Keck-DataReductionPipelines / KCWI_DRP

KCWI python DRP
BSD 3-Clause "New" or "Revised" License
8 stars 12 forks source link

Breaking up the DRP into stages (like the IDL version) #104

Open prusinski opened 2 years ago

prusinski commented 2 years ago

In the previous IDL version, we made regions files and median filtered the cubes at various stages along the pipeline (notably stage5sky and stage6cube). Is there an efficient way of breaking up the pipeline so that we can make changes to the files and continue without starting from the beginning and rerunning/overwriting all objects? I’ve clumsily solved this problem by breaking up the event table in the kcwi_pipeline.py file and running subsets, but I noticed there’s still a STAGE column in the kcwi.proc file - perhaps we could take advantage of this and have reduce_kcwi only run e.g. stages 1-5, and then stages 6-7 through the use of a flag or argument?

MNBrod commented 2 years ago

At the moment, the stages are a remnant of the initial port from IDL, and aren't used in the pipeline at all. Editing the event table is the ideal way to do what you are looking for.

I will look into adding a command line option to load an event table from a separate file, so that customized pipelines can be run without needing to edit the base source code, which should make your use-case a little more streamlined.

prusinski commented 2 years ago

That would be fantastic and appears to be the most efficient way to go for the moment - thank you!
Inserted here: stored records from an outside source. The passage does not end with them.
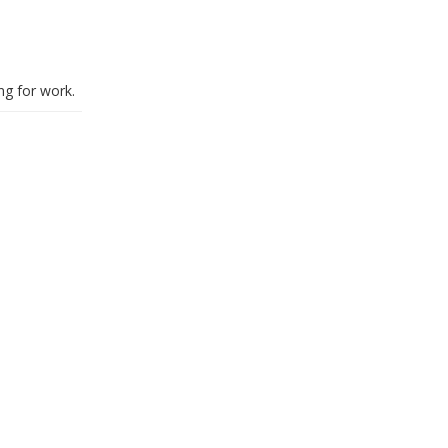
ng for work.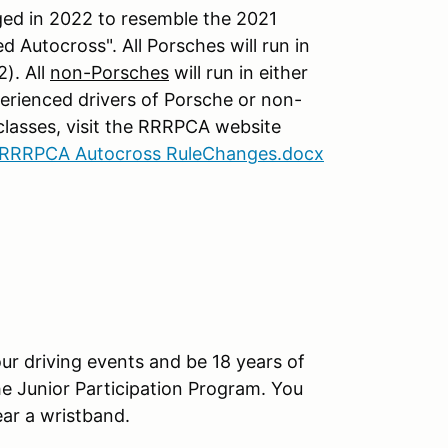
ed in 2022 to resemble the 2021
 Autocross". All Porsches will run in
). All
non-Porsches
will run in either
erienced drivers of Porsche or non-
 classes, visit the RRRPCA website
RRRPCA Autocross RuleChanges.docx
ur driving events and be 18 years of
che Junior Participation Program. You
ar a wristband.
prusinski commented 2 years ago

Hi @MNBrod,

Just following up on this possibility and wanted to ask a few related questions. What would be easiest, putting the abridged event table in a separate file and reading that in, or appending it to the end of the kcwi.cfg file (perhaps multiple for multiple stages)? I could see use cases for both, but with regards to issue #103 perhaps being able to supply the table in the same code block that's running might be useful too.

When breaking up the event table manually I've also noticed that there are natural dividing points which mostly correspond to the IDL stages; however, it appears that certain stages have "preconditions". For instance, I can start the pipeline with an *icube.fits file and run object_wavelengthcorr through object_flux_calibrate (essentially IDL stages 7-8), but I haven't figured out how to take an *icubed.fits file (IDL stage 7) and run object_make_invsens and/or object_flux_calibrate to get an *icubes.fits image. I get a warning that the data isn't processed enough. This also comes up earlier in the pipeline where I might want to just go from an *intf.fits file to an *intk.fits file but have to run most of the object processing routine (e.g. *int.fits and *intd.fits stages) even though it has already been completed earlier.

In general, it seems I can get the pipeline to stop where I want it to, but it's sometimes difficult to pick it right back up from that same location/stage. Is there a way to make this more streamlined, or perhaps somewhere I can look to know what prerequisites are required when I want to break the pipeline into individual events/stages? Ideally, it would be nice to mimic the original IDL stages if that's at all possible. On that note, I manually edit the kcwi.proc file (usually deleting the appropriate lines) to allow the reduction to proceed in a broken-up fashion - is there a way to proceed in stages without adjusting kcwi.proc (perhaps a more sophisticated version of the clobber flag)?